Réunion du samedi 28 octobre 2023 à 9h05
Commission des affaires étrangères

Bruno Cabrillac, directeur de la Fondation pour les études et la recherche internationale (FERDI), ancien directeur général-adjoint en charge des études, des recherches, des statistiques et de l'international à la Banque de France :

Je suis honoré de m'adresser à vous pour discuter de ce sujet que je pratique depuis longtemps, ayant été administrateur de l'une des banques centrales de l'ancienne zone franc pendant une longue période.

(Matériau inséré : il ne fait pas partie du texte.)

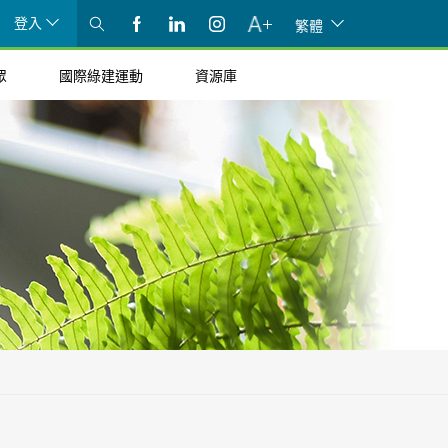
登入
繁體
眾
國際綠建運動
資源庫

Vous avez dit beaucoup de choses avec exactitude, à l'exception à mon sens de la disparition de la zone franc, bien qu'aucun certificat de décès n'ait été émis. Pourquoi la zone franc a-t-elle disparu ? En réalité, ce n'était pas véritablement une zone. Elle regroupait trois monnaies distinctes et non convertibles entre elles. Il existait une instance de discussion appelée « réunion des ministres de la zone franc », car tous ces pays partageaient le même système monétaire. Depuis la réforme de la coopération monétaire avec les pays de l'UEMOA en 2019, les réunions de cette instance ont été remplacées par des réunions bilatérales. Aujourd'hui, dans les dénominations officielles, l'expression « zone franc » a disparu. La Banque de France publie chaque année un rapport d'évaluation sur la situation économique dans les trois zones, autrefois appelé « rapport de la zone franc ». Ce rapport est désormais intitulé « rapport sur les coopérations monétaires Afrique-France ».

Je souhaite faire une observation rapide, d'autant plus que le président Bourlanges a déjà abordé de nombreux points, afin de cadrer le débat avant que les autres intervenants approfondissent les avantages et les inconvénients. La zone franc souffre d'un péché originel hérité de la période coloniale, dont les grands principes sont restés inchangés. Il s'agit tout à la fois d'un taux de change fixe par rapport à la monnaie française, aujourd'hui l'euro, d'une union monétaire dans les pays d'Afrique de l'Ouest et d'Afrique centrale, également héritée de l'organisation coloniale, et d'une garantie illimitée et inconditionnelle assurée par le Trésor français. Ce système n'a pas évolué. Le nom courant de franc CFA, pour les deux monnaies qui portent ce nom, n'a pas changé, bien que cet acronyme signifie désormais des choses différentes et non plus « franc des colonies françaises d'Afrique ».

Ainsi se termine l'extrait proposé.